Murda Beatz is living his best life. Although the sun was melting away the resolve of the thousands that came to see Murda spin at Coachella, they were visually energetic for his set to begin. Massive wavy 4K screens painted the backdrop for the stage. The smell of weed smoke permeated the air, a twisted mix of blunt, joint, and vape pen fumes. Murda Beatz stepped on stage and soaked up the energy of the desert and its vigorous occupants, and delivered.
For a man of 25 years old, Murda Beatz has a mountain of bangers already under his belt. It was dizzying to hear him shuffle through the hits he produced, and the momentum only multiplied as his set continued. For weekend one, Murda Beatz brought out Rich the Kid and A$AP Ferg to get the crowd hype. Although Rich brings an animated energy with him, Ferg had the crowd on another level of madness. Unfortunately, I was not present for his set on weekend two of Coachella, when Murda brought the legend DMX out. There aren’t many young souls in hip-hop that understand the balance between the traditional and the modern. Rich the Kid and Ferg represent the new. DMX represents the history, the principles of hip-hop. Murda brought them together, over two weekends, for a Coachella crowd that was comprised of hip-hop heads from multiple generations. Murda understands how to reach different demographics, and that may be why his success has been so compelling.
Photo Credit: Bryan Chong
Before Murda Beatz took the stage for his weekend two performance at Coachella, we spoke with him about his influences, his personal favorite beats and producers, who he would like to work with next, and more.
HotNewHipHop: Is this your first time at Coachella?
Murda Beatz: It’s my third time being here, but it’s my first time performing, I’m blessed.
You’re from Fort Erie, Ontario, what is the music scene there like? Is there a plethora of hip-hop culture or were you raised around a more eclectic range of music?

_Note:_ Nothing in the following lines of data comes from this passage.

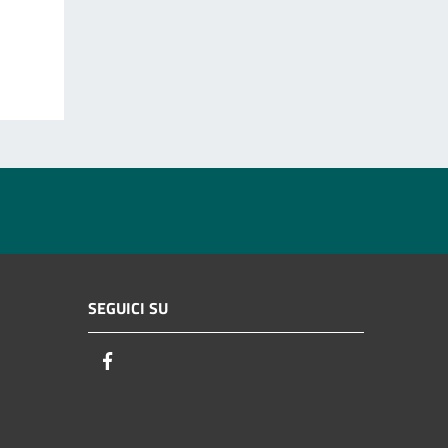
SEGUICI SU
Facebook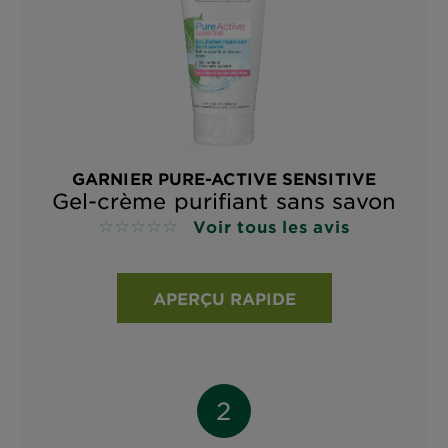
GARNIER PURE-ACTIVE SENSITIVE
Gel-crème purifiant sans savon
Voir tous les avis
No reviews
APERÇU RAPIDE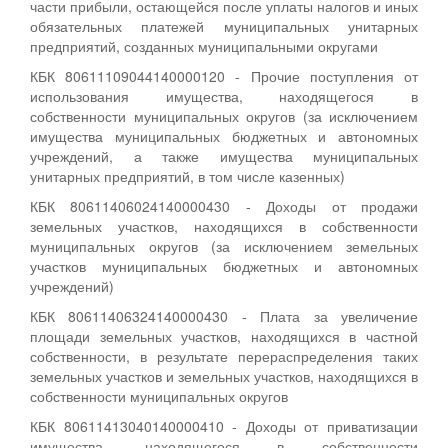
части прибыли, остающейся после уплаты налогов и иных
обязательных платежей муниципальных унитарных
предприятий, созданных муниципальными округами
КБК 80611109044140000120 - Прочие поступления от
использования имущества, находящегося в
собственности муниципальных округов (за исключением
имущества муниципальных бюджетных и автономных
учреждений, а также имущества муниципальных
унитарных предприятий, в том числе казенных)
КБК 80611406024140000430 - Доходы от продажи
земельных участков, находящихся в собственности
муниципальных округов (за исключением земельных
участков муниципальных бюджетных и автономных
учреждений)
КБК 80611406324140000430 - Плата за увеличение
площади земельных участков, находящихся в частной
собственности, в результате перераспределения таких
земельных участков и земельных участков, находящихся в
собственности муниципальных округов
КБК 80611413040140000410 - Доходы от приватизации
имущества, находящегося в собственности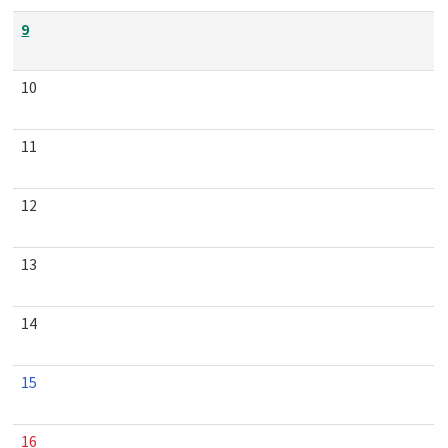
9
10
11
12
13
14
15
16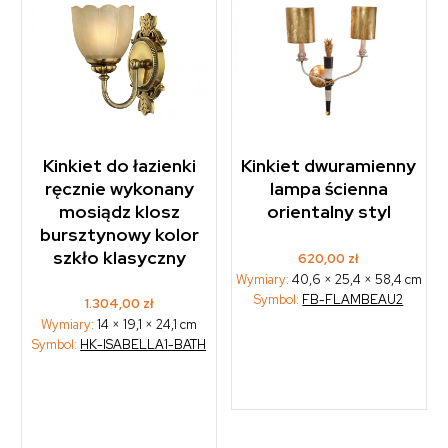
Kinkiet do łazienki
Kinkiet dwuramienny
ręcznie wykonany
lampa ścienna
mosiądz klosz
orientalny styl
bursztynowy kolor
szkło klasyczny
620,00
zł
Wymiary:
40,6 × 25,4 × 58,4 cm
Symbol:
FB-FLAMBEAU2
1.304,00
zł
Wymiary:
14 × 19,1 × 24,1 cm
Symbol:
HK-ISABELLA1-BATH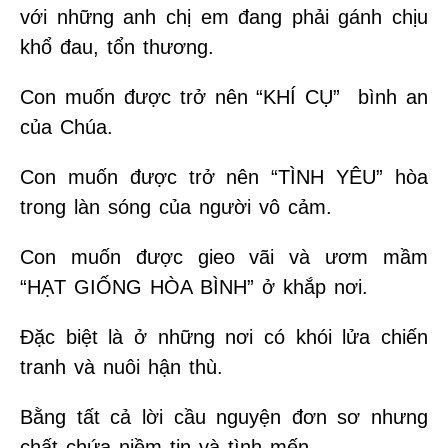
với những anh chị em đang phải gánh chịu
khổ đau, tổn thương.
Con muốn được trở nên “KHÍ CỤ” bình an
của Chúa.
Con muốn được trở nên “TÌNH YÊU” hòa
trong làn sóng của người vô cảm.
Con muốn được gieo vãi và ươm mầm
“HẠT GIỐNG HÒA BÌNH” ở khắp nơi.
Đặc biệt là ở những nơi có khói lửa chiến
tranh và nuôi hận thù.
Bằng tất cả lời cầu nguyện đơn sơ nhưng
chất chứa niềm tin và tình mến.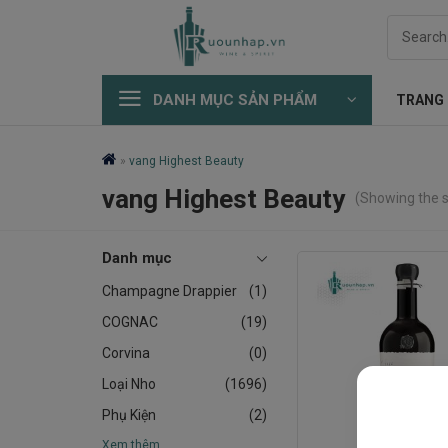
Skip
Search
to
for:
content
DANH MỤC SẢN PHẨM
TRANG
»
vang Highest Beauty
vang Highest Beauty
(Showing the s
Danh mục
Champagne Drappier
(1)
COGNAC
(19)
Corvina
(0)
Loại Nho
(1696)
Phụ Kiện
(2)
Xem thêm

There’s not much local talent. Mostly rock bands are the local talent. Hardcore, metal, from the generation of our parents. Not really many hip-hop references. I grew up with a rock background, RIP my father, he put me on to rock music. My friends put me on to rap, at that age when you’re a teen. I found 50 Cent, Eminem, and all that shit. And I just liked the beats.
You prefer FL Studio, why?
FL gang all day. Fruity loops, I don’t know, it’s the first thing I found. My boys taught me how to crack it, and I cracked it. I started out trash, but I worked at it every day. To me it’s the easiest program. Other people who use Logic, or whatever, they think FL is the hardest but I don’t understand that.
You began making beats around 16-17 years old, what influenced you to produce instead of rap or sing?
I was a drummer, it was an easy crossover. It was kinda me doing the same thing. The drummer makes the beat in hip-hop yeah? So I went from playing the drums to making beats.
Who are your top 3 producers?
Number 1 Lex Luger. That’s what influenced me to get into trap music. Timbaland. Boi-1da, of course.
You have an apprenticeship type relationship with Boi-1da, how did that come about?
I’m not scared to ask questions. a lot of people put their pride first, and they’re scared to ask questions. That’s how people get blocked. With Boi-1da, I asked him a lot of questions, chilling with him, cooking up with him, I can learn off people. I just asked him a lot of questions about how to do everything.
What are your top 3 favorite beats?
“Hate It Or Love It,” “Trap House” by Gucci, and “848” by Jim Jones. “848” was produced by Southside. The producers who made the MGK song (“Wild Boys”), stole it from Southside and Jim Jones. It was their song first.
What are your personal favorite beats you have produced?
Oh, you want to make pop music?
I want to make everything. I can do anything.